I regret to inform you that catastrophe has struck these Olympic Games in the form of a disaster so tragic, so sad, so heart-rending, so dreadful and so appalling that I am running out of words to describe it using the “synonyms” tool in Microsoft Word.
That’s right: The unthinkable thing that we don’t even want to think about has happened.
Dong Dong failed to win the men’s trampoline event.
He was beaten for the gold medal by a person allegedly named “Uladzislau Hancharou” from the alleged nation of “Belarus.” Dong Dong won the silver medal, and although he was clearly disappointed, he showed his class afterward by making a remarkably thoughtful, generous and self-effacing statement, although nobody knows what it was because it was in Chinese.
And that is not the only bad news from these Olympics. As I write these words, the Brazilians still have not solved the mystery of the Green Diving Pool of Doom, which recently, in an eruption of bubbles, burped up what forensic scientists have tentatively identified as the corpse of Jimmy Hoffa. Out of concern for the safety of the athletes, officials have closed the pool and moved the remaining diving events to a Holiday Inn Express near the airport. The pool there has a maximum depth of four feet, so the rules had to be modified somewhat, but U.S. divers are dominating thanks to their mastery of a technique known technically as the “cannonball.”
Aside from that, the Olympics are going well, with many exciting sporting events that I am unable to inform you about because I have been devoting my time to trying to get into “hospitality houses.” These are big dramatic spaces — mansions, museums, etc.— that are rented during the Olympics by nations and corporations and converted into lavish temporary clubs for promotional and schmoozing purposes. Some are open to the public (although you often have to pay); others are just for VIPs and athletes.
By posing as a professional journalist I was able to wangle my way into one of the two houses operated by Nike, the multi-billion-dollar athletic-shoe-and-apparel company that is far more powerful than, for example, the United Nations. Nike has rented a luxury penthouse atop a 15-story building with a spectacular view of Copacabana Beach. I do not know the rental price for this space, but it may help explain why a pair of modern athletic shoes costs the equivalent of a semester at Yale.
When I arrived in the penthouse, there were a few Nike people quietly doing Nike things, but as far as I can tell I was the only visitor. The ambience was hushed; it felt like a high-end art gallery, except instead of art, there were tasteful displays of Nike footwear. You can’t call these things “sneakers.” These are not the heavy black U.S. Keds I wore when I was a schoolboy and mastodons roamed the Earth. These are superlight high-tech exotic creations designed by famous celebrity shoe designers who are extremely well known wherever shoe designers are known.
A Nike person let me briefly hold a state-of-the-art pink-and-neon-yellow sprinter’s shoe. It weighed one-billionth of an ounce and did not look like human apparel. It looked like a mutant space insect. It looked as though — assuming you were brave enough to put it on — it would enable you to not only sprint very fast, but also travel through time. (When I say “you,” I don’t mean you personally, of course. You don’t have that kind of money.)

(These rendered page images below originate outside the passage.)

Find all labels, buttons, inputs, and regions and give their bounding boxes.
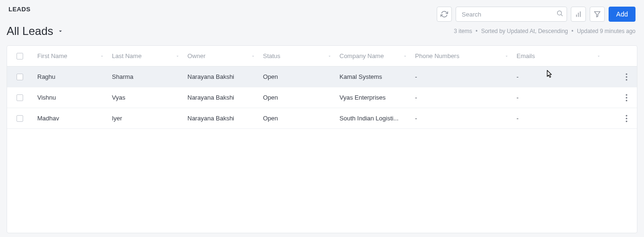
svg-point-7 — [626, 76, 627, 77]
svg-point-6 — [626, 73, 627, 75]
page-title: LEADS — [8, 6, 437, 13]
column-label: First Name — [37, 52, 97, 59]
cell-emails: - — [517, 73, 601, 80]
select-all-checkbox[interactable] — [17, 53, 23, 59]
column-header-company[interactable]: Company Name — [336, 52, 411, 59]
status-updated: Updated 9 minutes ago — [577, 28, 636, 34]
column-label: Last Name — [112, 52, 172, 59]
cell-status: Open — [263, 94, 332, 101]
cell-phone: - — [415, 73, 509, 80]
column-label: Company Name — [339, 52, 400, 59]
cell-status: Open — [263, 73, 332, 80]
sort-caret-icon — [403, 54, 407, 59]
sort-caret-icon — [504, 54, 509, 59]
refresh-icon — [441, 10, 448, 18]
cell-phone: - — [415, 115, 509, 122]
column-header-phone[interactable]: Phone Numbers — [411, 52, 513, 59]
sort-caret-icon — [596, 54, 601, 59]
column-header-firstname[interactable]: First Name — [33, 52, 108, 59]
svg-point-9 — [626, 94, 627, 95]
status-line: 3 items • Sorted by Updated At, Descendi… — [454, 28, 636, 34]
column-label: Emails — [517, 52, 593, 59]
separator: • — [571, 28, 573, 34]
chart-button[interactable] — [571, 7, 586, 22]
column-label: Owner — [187, 52, 248, 59]
refresh-button[interactable] — [437, 7, 452, 22]
cell-company: Vyas Enterprises — [339, 94, 407, 101]
search-input[interactable] — [456, 7, 567, 22]
row-actions-menu[interactable] — [624, 92, 629, 103]
table-row[interactable]: Raghu Sharma Narayana Bakshi Open Kamal … — [7, 67, 637, 87]
cell-emails: - — [517, 115, 601, 122]
leads-table: First Name Last Name Owner Status Compan… — [7, 45, 637, 233]
cell-firstname: Vishnu — [37, 94, 104, 101]
row-checkbox[interactable] — [17, 74, 23, 80]
column-header-lastname[interactable]: Last Name — [108, 52, 184, 59]
sort-caret-icon — [251, 54, 255, 59]
svg-point-11 — [626, 100, 627, 101]
cell-firstname: Raghu — [37, 73, 104, 80]
cell-company: Kamal Systems — [339, 73, 407, 80]
cell-status: Open — [263, 115, 332, 122]
cell-owner: Narayana Bakshi — [187, 115, 255, 122]
svg-point-13 — [626, 118, 627, 119]
column-header-status[interactable]: Status — [259, 52, 336, 59]
column-header-emails[interactable]: Emails — [513, 52, 605, 59]
view-label: All Leads — [7, 25, 53, 38]
cell-company: South Indian Logisti... — [339, 115, 407, 122]
sort-caret-icon — [100, 54, 104, 59]
svg-marker-5 — [594, 12, 600, 17]
row-actions-menu[interactable] — [624, 71, 629, 83]
caret-down-icon — [57, 28, 64, 34]
table-row[interactable]: Vishnu Vyas Narayana Bakshi Open Vyas En… — [7, 87, 637, 108]
column-label: Phone Numbers — [415, 52, 501, 59]
status-items: 3 items — [454, 28, 472, 34]
cell-lastname: Iyer — [112, 115, 180, 122]
sort-caret-icon — [327, 54, 332, 59]
column-header-owner[interactable]: Owner — [184, 52, 259, 59]
cell-lastname: Sharma — [112, 73, 180, 80]
cell-phone: - — [415, 94, 509, 101]
bar-chart-icon — [575, 10, 582, 18]
svg-point-12 — [626, 115, 627, 116]
row-checkbox[interactable] — [17, 94, 23, 101]
cell-owner: Narayana Bakshi — [187, 73, 255, 80]
sort-caret-icon — [175, 54, 180, 59]
view-dropdown[interactable]: All Leads — [7, 25, 64, 38]
status-sorted: Sorted by Updated At, Descending — [481, 28, 568, 34]
filter-button[interactable] — [590, 7, 605, 22]
row-checkbox[interactable] — [17, 115, 23, 122]
cell-firstname: Madhav — [37, 115, 104, 122]
row-actions-menu[interactable] — [624, 113, 629, 124]
column-label: Status — [263, 52, 324, 59]
svg-point-10 — [626, 97, 627, 98]
cell-owner: Narayana Bakshi — [187, 94, 255, 101]
svg-point-14 — [626, 120, 627, 122]
table-header: First Name Last Name Owner Status Compan… — [7, 46, 637, 67]
cell-lastname: Vyas — [112, 94, 180, 101]
separator: • — [475, 28, 477, 34]
search-field[interactable] — [456, 7, 567, 22]
filter-icon — [593, 10, 601, 18]
table-row[interactable]: Madhav Iyer Narayana Bakshi Open South I… — [7, 108, 637, 129]
add-button[interactable]: Add — [609, 7, 636, 22]
svg-point-8 — [626, 79, 627, 80]
cell-emails: - — [517, 94, 601, 101]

The Nike penthouse was interesting, but my favorite hospitality house here is Hungary House. Budapest is one of five cities competing to host the 2024 Olympics, so the Hungarians have rented out a large club and filled it with exhibits depicting traditional Hungarian culture, including a large photo of men in traditional garb throwing buckets of water on a traditionally garbed woman. Really. This is not explained in the exhibit, so I looked it up on the Internet, which states (I am not making this up): “Each year, some Hungarian men and women like to celebrate Easter with a traditional event known as ‘the watering of the girls.’”

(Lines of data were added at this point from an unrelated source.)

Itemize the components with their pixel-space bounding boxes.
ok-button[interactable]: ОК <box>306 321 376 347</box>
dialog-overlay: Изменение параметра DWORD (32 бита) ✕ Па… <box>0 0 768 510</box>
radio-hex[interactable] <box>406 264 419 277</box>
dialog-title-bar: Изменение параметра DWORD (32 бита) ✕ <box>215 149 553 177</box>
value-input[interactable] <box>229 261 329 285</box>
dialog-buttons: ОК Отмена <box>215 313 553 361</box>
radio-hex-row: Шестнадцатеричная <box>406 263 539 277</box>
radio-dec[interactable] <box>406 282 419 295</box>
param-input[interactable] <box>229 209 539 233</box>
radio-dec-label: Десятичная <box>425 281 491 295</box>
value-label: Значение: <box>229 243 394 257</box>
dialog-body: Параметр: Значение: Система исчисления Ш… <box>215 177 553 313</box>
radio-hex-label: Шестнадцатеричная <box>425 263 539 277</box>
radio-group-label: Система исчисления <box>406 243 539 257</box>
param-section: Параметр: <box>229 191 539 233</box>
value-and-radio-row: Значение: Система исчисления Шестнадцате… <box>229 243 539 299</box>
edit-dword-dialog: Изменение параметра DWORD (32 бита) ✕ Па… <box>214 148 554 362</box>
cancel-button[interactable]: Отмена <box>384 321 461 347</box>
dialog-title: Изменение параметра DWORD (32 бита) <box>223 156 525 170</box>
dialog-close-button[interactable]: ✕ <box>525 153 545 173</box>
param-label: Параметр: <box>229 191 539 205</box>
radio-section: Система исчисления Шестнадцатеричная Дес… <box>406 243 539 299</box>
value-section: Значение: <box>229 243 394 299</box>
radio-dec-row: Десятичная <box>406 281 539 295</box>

But the highlight of Hungary House, and maybe the entire Olympics, is out behind the club, where the Hungarians have set up an enormous, house-sized replica of a Rubik’s Cube. (I am still not making this up.) It turns out that the Rubik’s Cube was invented by the Hungarian sculptor and professor of architecture after whom it is named: Harold Cube.
No, seriously his name is Ernő Rubik, and Hungary is super proud of him. The giant cube is a wonderful sight; if you stand in the right place, you see the cube in the foreground, and behind it, atop the mountain in the distance, the statue of Christ the Redeemer, holding his arms out as if to say, “I can turn water into wine, but I am darned if I can solve THIS thing!”
I think they should award the Olympics to Hungary, and make Rubik’s Cube one of the events. Also the watering of the girls. Assuming they can keep the water from turning green.